MADAGÁSCAR: A FACE DA DESTRUIÇÃO
Enquanto Moçambique reforça a vigilância, Madagáscar ainda contabiliza os impactos devastadores deixados por GEZANI.
Relatórios preliminares apontam que 12 distritos em quatro regiões foram severamente afectados, com destaque para Atsinanana, onde os níveis de destruição são estimados entre 80% e 90%.
O balanço humano mais recente indica:
– 20 mortos
– 15 desaparecidos
– 33 feridos
– 3 208 pessoas afectadas
– 2 741 deslocados preventivamente
Imagens captadas mostram um cenário de forte devastação: árvores arrancadas, habitações destruídas, infra-estruturas comprometidas e extensas áreas inundadas.
GEZANI: ENFRAQUECEU, MAS NÃO MORREU
Centros meteorológicos regionais confirmam que o sistema perdeu intensidade ao atravessar Madagáscar, sendo actualmente classificado como Depressão Tropical sobre terra.
Contudo, especialistas alertam para um fenómeno típico em ciclones que cruzam ilhas extensas:
A CHAMADA "SEGUNDA VIDA" SOBRE ÁGUAS QUENTES
Segundo análises do Météo-France e plataformas regionais como o CycloneOI, as condições no Canal de Moçambique permanecem favoráveis à reintensificação:
- Temperaturas da água entre 29°C e 30°C
- Baixo cisalhamento do vento
- Ambiente atmosférico potencialmente instável
O FACTOR CRÍTICO: INCERTEZA DE TRAJECTÓRIA
Apesar do cenário mais severo apresentado pelo INAM, os centros meteorológicos internacionais mantêm uma nota técnica crucial:
⚠️ A TRAJECTÓRIA PERMANECE INCERTA
Os modelos numéricos continuam a apresentar cenários divergentes:
– Alguns apontam aproximação à costa moçambicana
– Outros sugerem permanência do sistema em alto mar
– Há projecções que indicam desvio para sul
O próprio Météo-France adverte que as previsões de intensidade e posição devem ser interpretadas com extrema cautela, dada a variabilidade típica destes sistemas.
O QUE PODE ESTAR EM JOGO
Caso GEZANI confirme reintensificação e trajectória costeira, os efeitos potenciais incluem:
- Ventos destrutivos
- Chuvas intensas
- Cheias rápidas
- Agitação marítima severa
- Interrupções em energia e transportes
Particularmente em zonas historicamente vulneráveis como Beira, Búzi, Machanga, Vilankulo e Xai-Xai.
MONITORIA PERMANENTE
O INAM anunciou nova actualização ainda esta noite (22h00), reflectindo o carácter dinâmico do fenómeno.

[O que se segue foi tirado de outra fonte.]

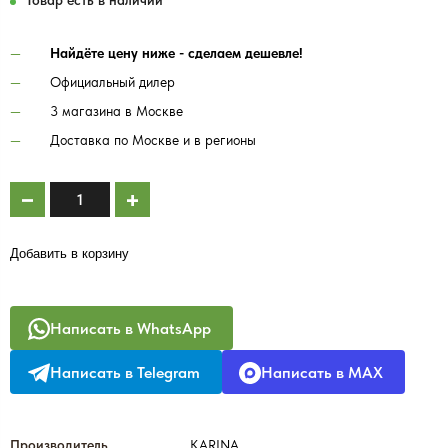
Товар есть в наличии
Найдёте цену ниже - сделаем дешевле!
Официальный дилер
3 магазина в Москве
Доставка по Москве и в регионы
Добавить в корзину
Написать в WhatsApp
Написать в Telegram
Написать в MAX
Производитель
KARINA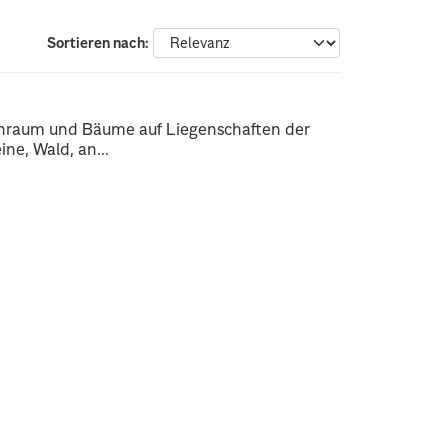
Sortieren nach
enraum und Bäume auf Liegenschaften der
ne, Wald, an...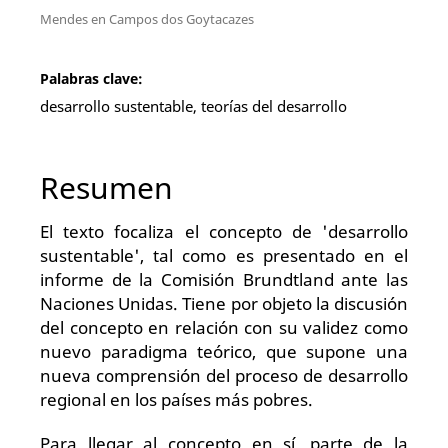
Mendes en Campos dos Goytacazes
Palabras clave:
desarrollo sustentable, teorías del desarrollo
Resumen
El texto focaliza el concepto de 'desarrollo
sustentable', tal como es presentado en el
informe de la Comisión Brundtland ante las
Naciones Unidas. Tiene por objeto la discusión
del concepto en relación con su validez como
nuevo paradigma teórico, que supone una
nueva comprensión del proceso de desarrollo
regional en los países más pobres.
Para llegar al concepto en sí, parte de la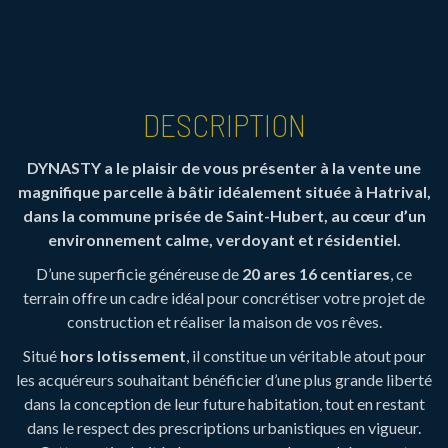
DESCRIPTION
DYNASTY a le plaisir de vous présenter à la vente une
magnifique parcelle à bâtir idéalement située à Hatrival,
dans la commune prisée de Saint-Hubert, au cœur d’un
environnement calme, verdoyant et résidentiel.
D’une superficie généreuse de
20 ares 16 centiares
, ce
terrain offre un cadre idéal pour concrétiser votre projet de
construction et réaliser la maison de vos rêves.
Situé
hors lotissement
, il constitue un véritable atout pour
les acquéreurs souhaitant bénéficier d’une plus grande liberté
dans la conception de leur future habitation, tout en restant
dans le respect des prescriptions urbanistiques en vigueur.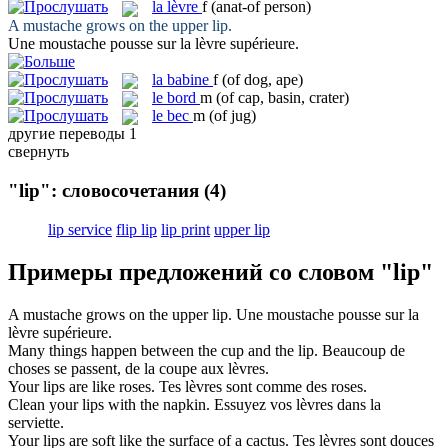
la
lèvre
f
(anat-of person)
A mustache grows on the upper
lip
.
Une moustache pousse sur la
lèvre
supérieure.
la
babine
f
(of dog, ape)
le
bord
m
(of cap, basin, crater)
le
bec
m
(of jug)
другие переводы
1
свернуть
"lip": словосочетания
(4)
lip service
flip lip
lip print
upper lip
Примеры предложений со словом "lip"
A mustache grows on the upper
lip
.
Une moustache pousse sur la
lèvre
supérieure.
Many things happen between the cup and the
lip
.
Beaucoup de
choses se passent, de la coupe aux
lèvres
.
Your
lips
are like roses.
Tes
lèvres
sont comme des roses.
Clean your
lips
with the napkin.
Essuyez vos
lèvres
dans la
serviette.
Your
lips
are soft like the surface of a cactus.
Tes
lèvres
sont douces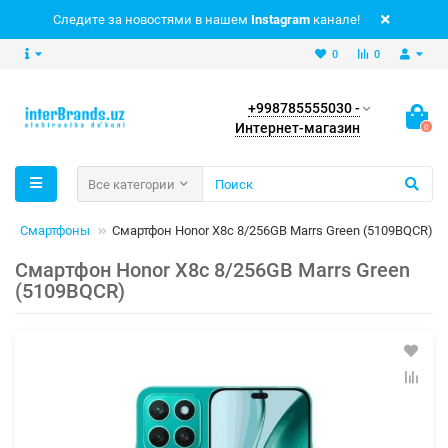
Следите за новостями в нашем
Instagram
канале!
0
0
+998785555030 -
Интернет-магазин
0
Все категории
Смартфоны
Смартфон Honor X8c 8/256GB Marrs Green (5109BQCR)
Смартфон Honor X8c 8/256GB Marrs Green
(5109BQCR)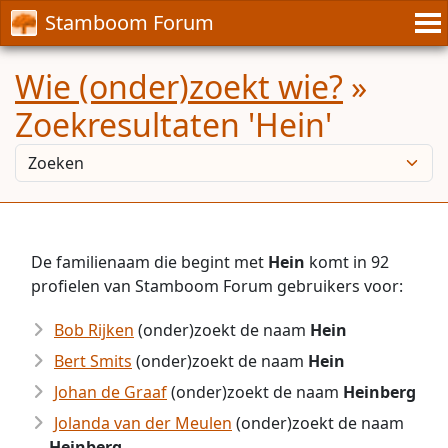
Stamboom Forum
Wie (onder)zoekt wie?
»
Zoekresultaten 'Hein'
De familienaam die begint met
Hein
komt in 92
profielen van Stamboom Forum gebruikers voor:
Bob Rijken
(onder)zoekt de naam
Hein
Bert Smits
(onder)zoekt de naam
Hein
Johan de Graaf
(onder)zoekt de naam
Heinberg
Jolanda van der Meulen
(onder)zoekt de naam
Heinberg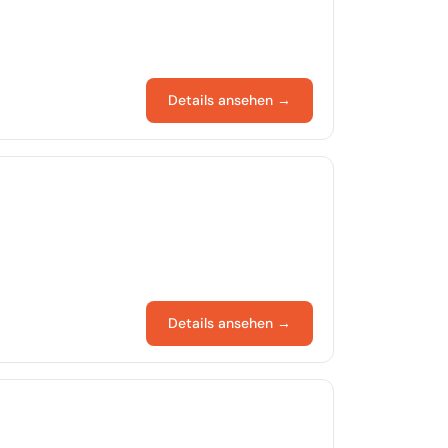
Details ansehen →
Details ansehen →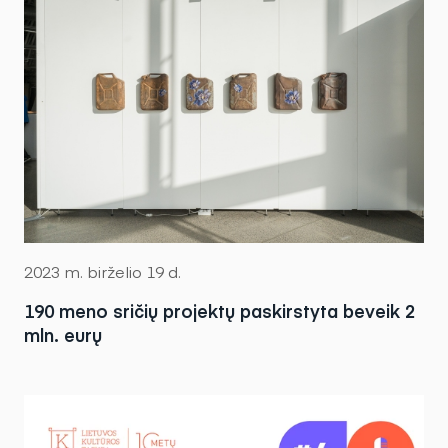
2023 m. birželio 19 d.
190 meno sričių projektų paskirstyta beveik 2
mln. eurų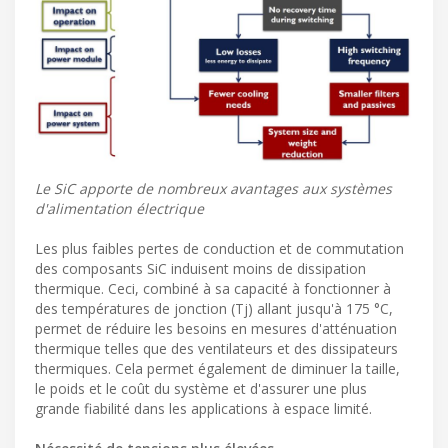
Le SiC apporte de nombreux avantages aux systèmes
d'alimentation électrique
Les plus faibles pertes de conduction et de commutation
des composants SiC induisent moins de dissipation
thermique. Ceci, combiné à sa capacité à fonctionner à
des températures de jonction (Tj) allant jusqu'à 175 °C,
permet de réduire les besoins en mesures d'atténuation
thermique telles que des ventilateurs et des dissipateurs
thermiques. Cela permet également de diminuer la taille,
le poids et le coût du système et d'assurer une plus
grande fiabilité dans les applications à espace limité.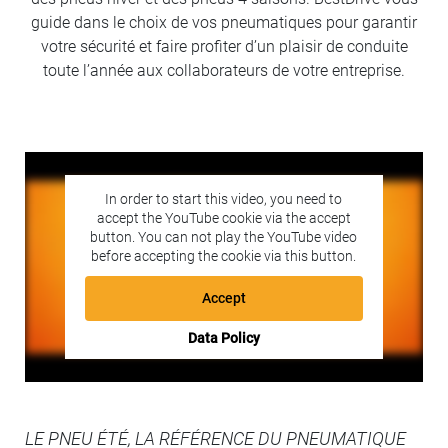
guide dans le choix de vos pneumatiques pour garantir
votre sécurité et faire profiter d’un plaisir de conduite
toute l’année aux collaborateurs de votre entreprise.
In order to start this video, you need to
accept the YouTube cookie via the accept
button. You can not play the YouTube video
before accepting the cookie via this button.
Accept
Data Policy
LE PNEU ÉTÉ, LA RÉFÉRENCE DU PNEUMATIQUE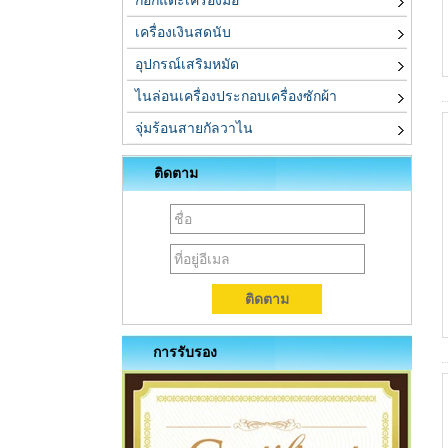
ก๊อกแตะเครื่องมือ
เครื่องเงินสดนับ
อุปกรณ์เสริมหมัด
ไนล่อนเครื่องประกอบเครื่องซักผ้า
จุ่มร้อนสายกัลวาไน
ติดตาม
การรับรอง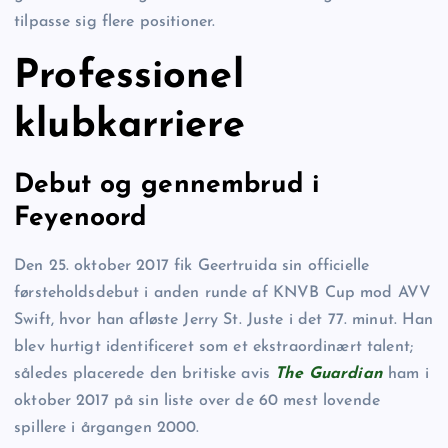
tilpasse sig flere positioner.
Professionel
klubkarriere
Debut og gennembrud i
Feyenoord
Den 25. oktober 2017 fik Geertruida sin officielle
førsteholdsdebut i anden runde af KNVB Cup mod AVV
Swift, hvor han afløste Jerry St. Juste i det 77. minut. Han
blev hurtigt identificeret som et ekstraordinært talent;
således placerede den britiske avis
The Guardian
ham i
oktober 2017 på sin liste over de 60 mest lovende
spillere i årgangen 2000.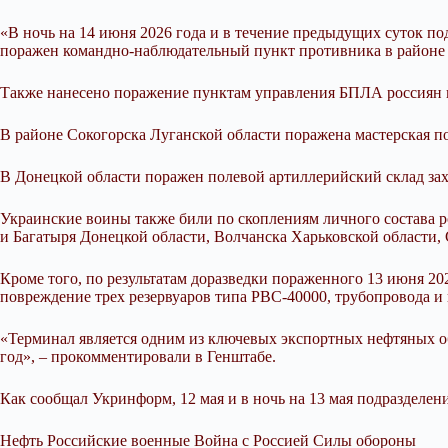
«В ночь на 14
июня 2026 года и в течение предыдущих суток п
поражен командно-наблюдательный пункт противника в районе 
Также нанесено поражение пунктам управления БПЛА россиян в
В районе Сокогорска Луганской области поражена мастерская п
В Донецкой области поражен полевой артиллерийский склад зах
Украинские воины также били по скоплениям личного состава 
и Багатыря Донецкой области, Волчанска Харьковской области,
Кроме того, по результатам доразведки пораженного 13 июня 2
повреждение трех резервуаров типа РВС-40000, трубопровода и
«Терминал является одним из ключевых экспортных нефтяных о
год», – прокомментировали в Генштабе.
Как сообщал Укринформ, 12 мая и в ночь на 13 мая подразделе
Нефть Российские военные Война с Россией Силы обороны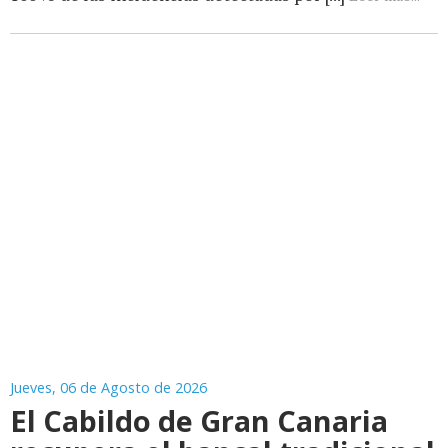
Jueves, 06 de Agosto de 2026
El Cabildo de Gran Canaria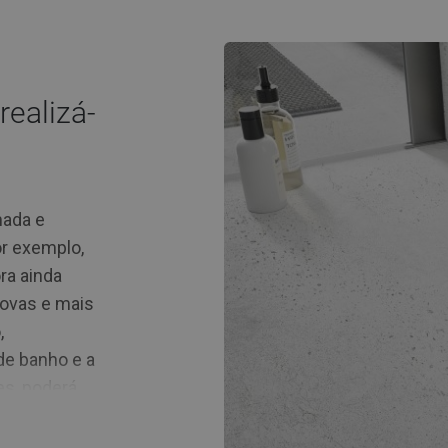
ealizá-
mada e
or exemplo,
ra ainda
novas e mais
,
de banho e a
es, poderá
Na nossa
ambém sifões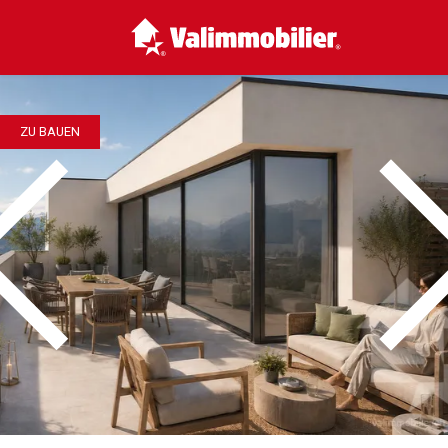
ZU BAUEN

Moçambique entra, assim, numa fase clássica de alta vigilância meteorológica, onde pequenas variações na trajectória poderão redefinir completamente o cenário de impacto.
NOTA EDITORIAL
A evolução de sistemas ciclónicos desta natureza insere-se numa dinâmica atmosférica complexa, cujos desdobramentos continuam a influenciar decisões institucionais, estratégias preventivas e níveis de exposição ao risco em toda a faixa costeira.